II.                La décision contestée

[13]           Au terme de neuf journées d’audience, le juge a rejeté l’appel interjeté par l’appelant. Dans une décision de 40 pages, il a écarté tous les arguments qu’avait fait valoir l’appelant à l’encontre de la validité de sa cotisation de février 2004, à savoir (1) l’existence de droits ancestraux; (2) l’incompatibilité entre la LTA et la LI; (3) l’application discriminatoire de la LTA en vertu de l’article 15 de la Charte canadienne des droits et libertés, partie I de la Loi constitutionnelle de 1982 (la Charte); (4) l’absence d’équité procédurale; et (5) la prescription et la surestimation de la cotisation en litige. Ce dernier argument n’a pas été repris en appel. Je résumerai brièvement les motifs du juge dans les paragraphes qui suivent.
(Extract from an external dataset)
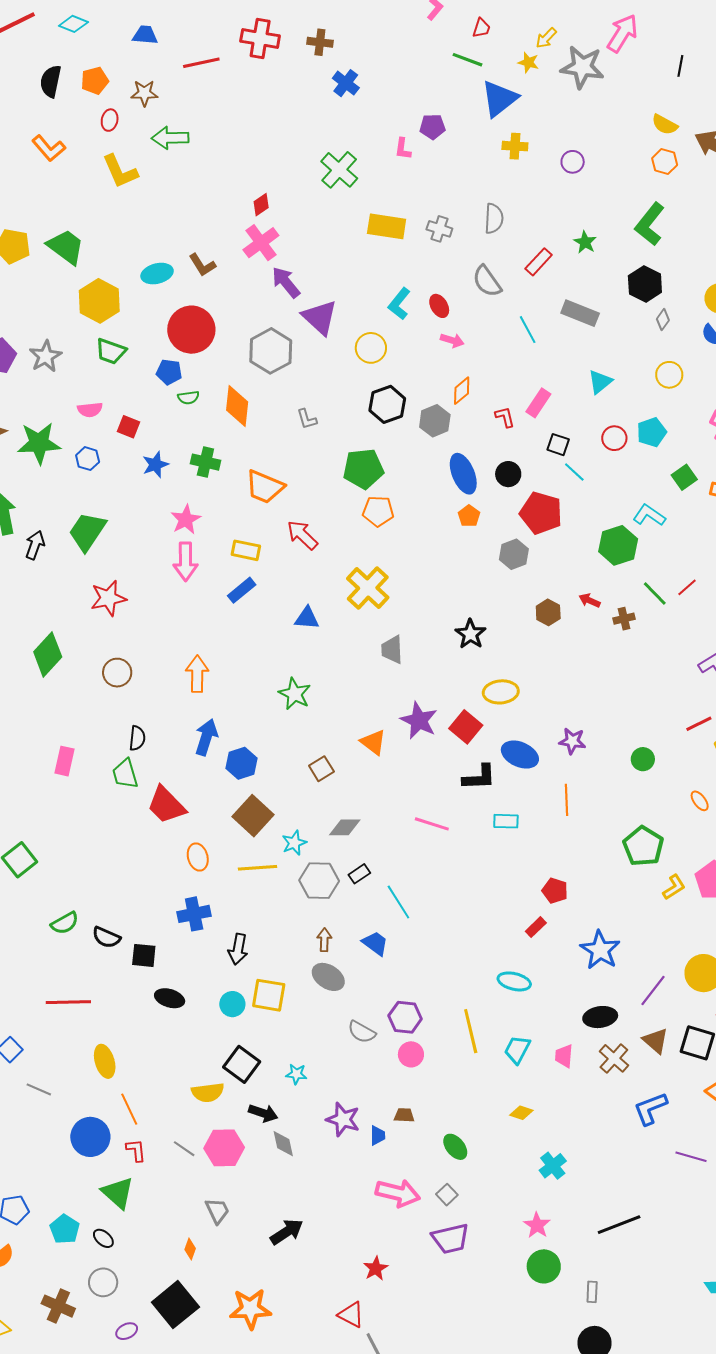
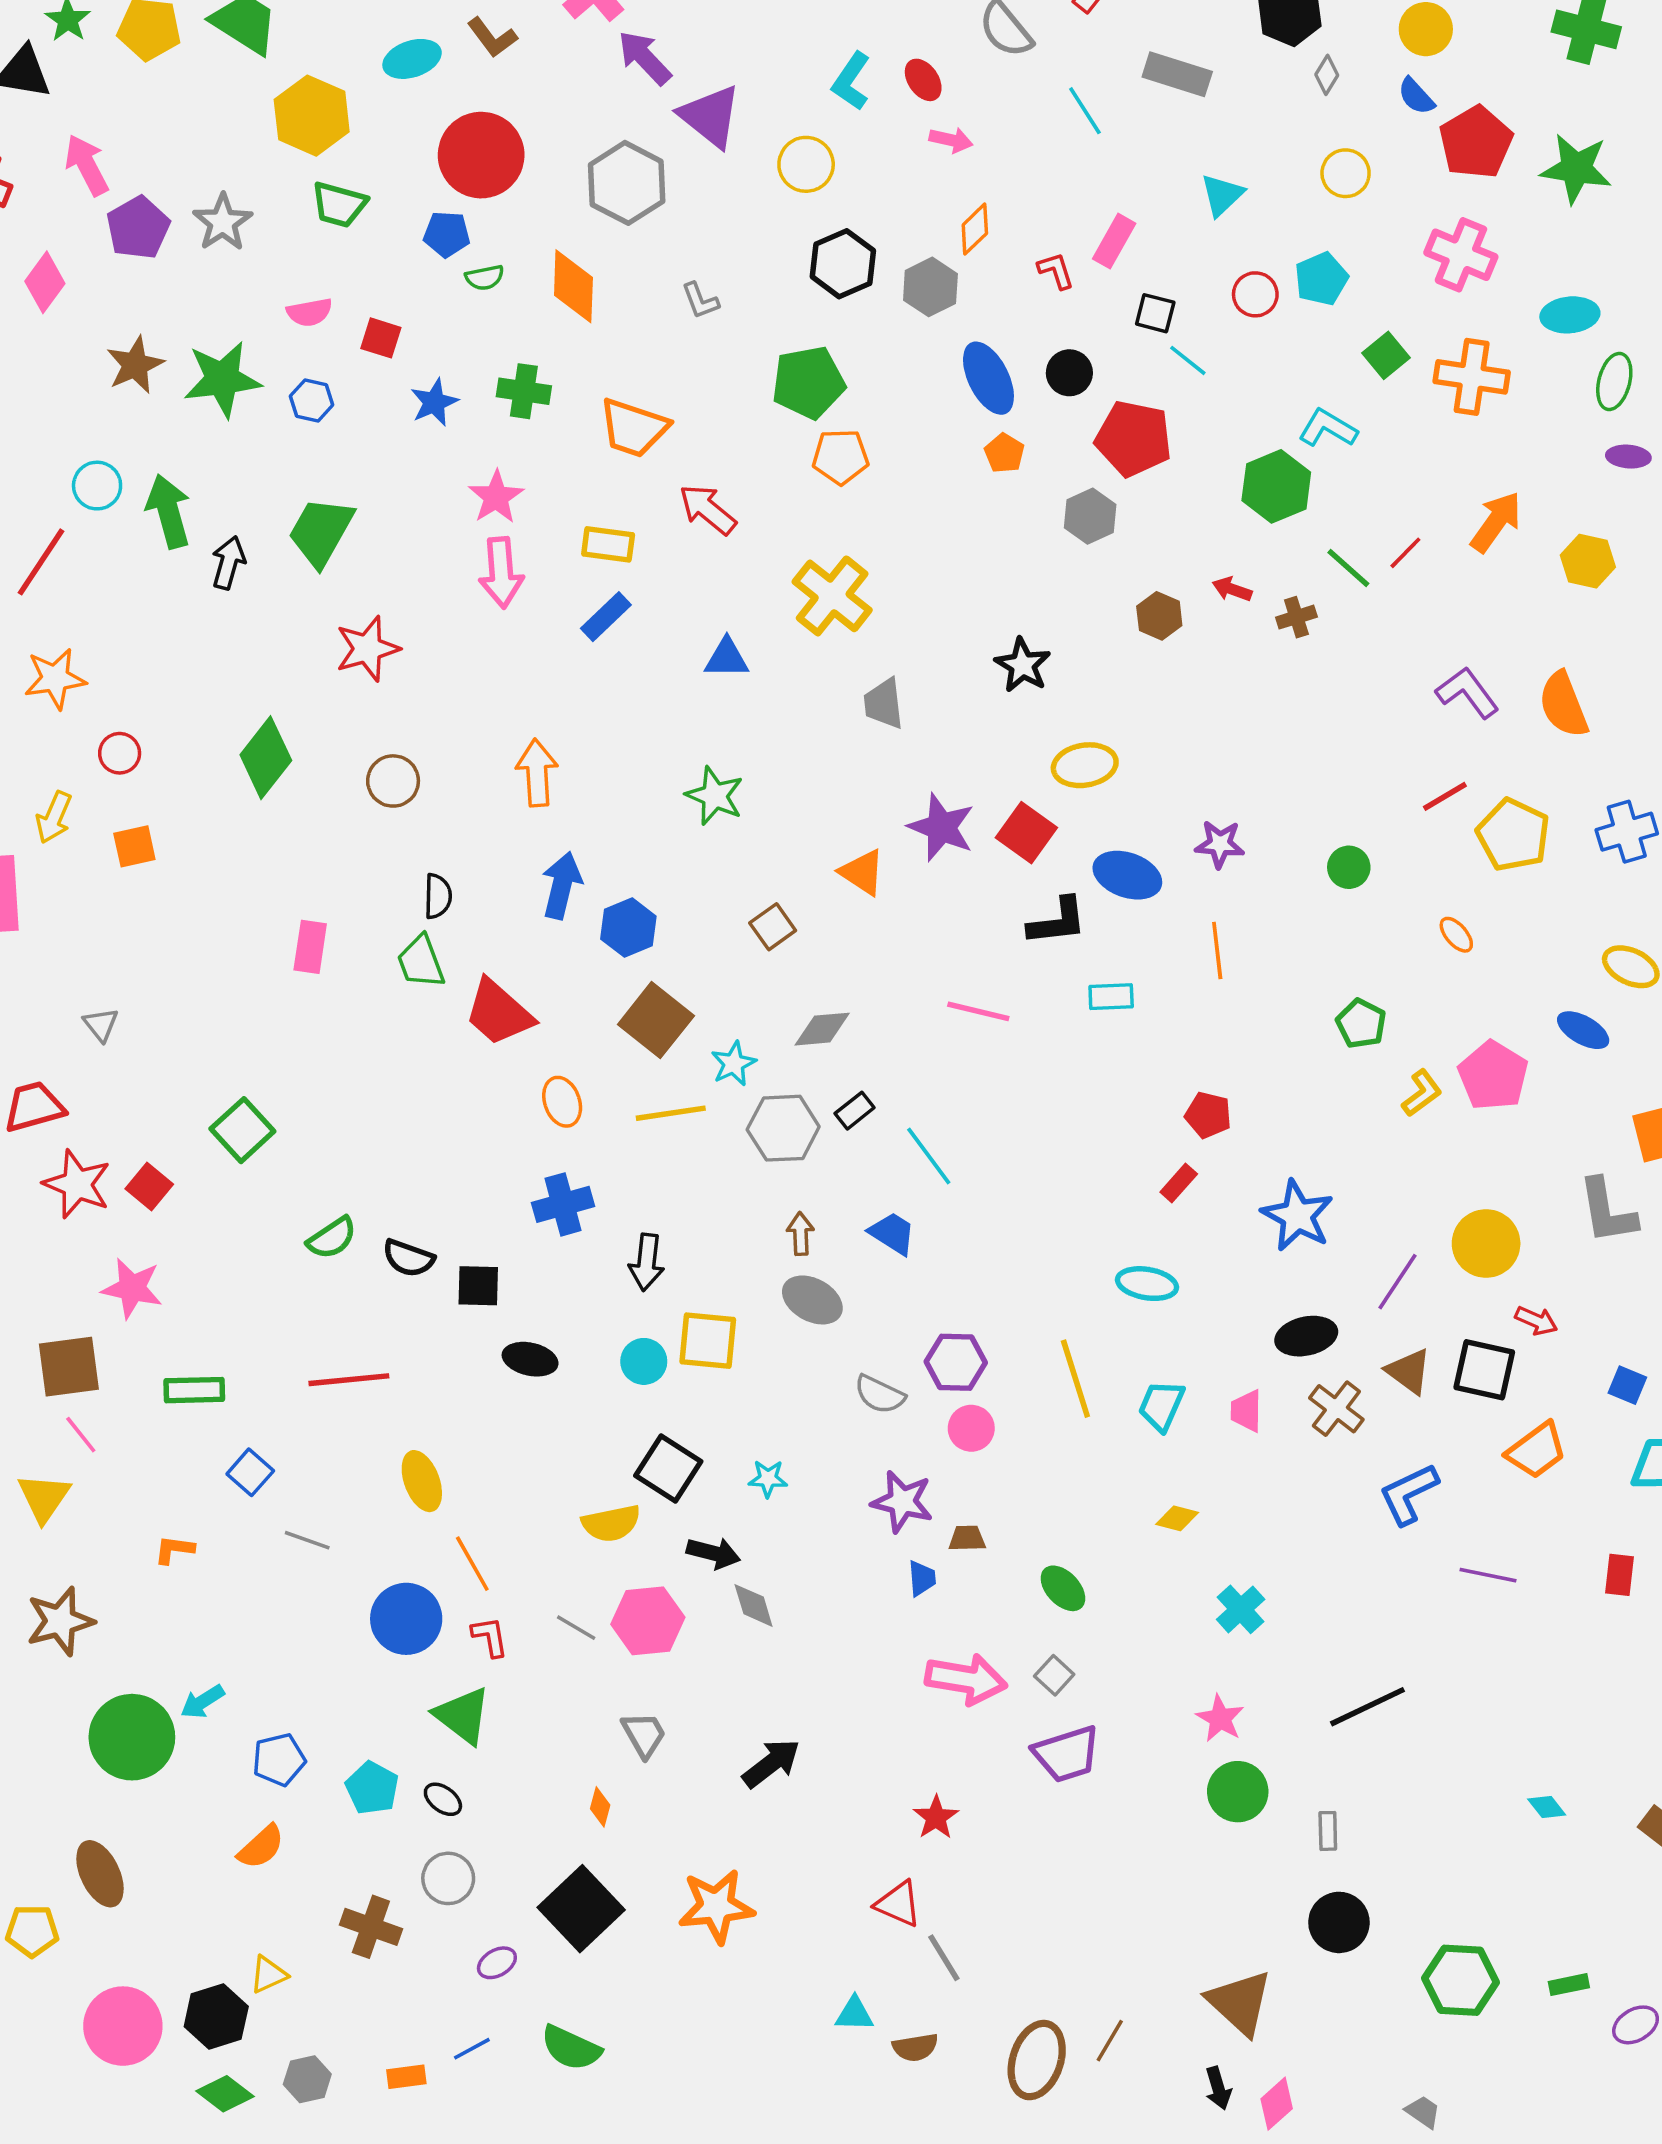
green pentagon: (643, 846) -> (1361, 1024), size x0.7
purple star: (343, 1119) -> (902, 1502), moved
[14]           Dans un premier temps, le juge s’est attardé aux témoignages des experts retenus par les deux parties. Monsieur Claude Gélinas, historien et anthropologue, a témoigné pour le compte de l’appelant sur la base d’un rapport d’expertise intitulé « Les Montagnais du Lac Saint-Jean et leur tradition de commerce des fourrures ». D’après le sommaire qu’en fait le juge, il existerait une tradition de commerce chez les autochtones de cette région depuis la préhistoire. Cette pratique s’exerçait dans un contexte de pleine autonomie politique et narrative, et s’inscrivait dans le cadre de réseaux d’échange étendus à grande échelle; les peuples autochtones de la région échangeaient avec des populations avoisinantes dans une perspective de subsistance et de bonification de leur qualité de vie, et ce le plus souvent avec des fourrures.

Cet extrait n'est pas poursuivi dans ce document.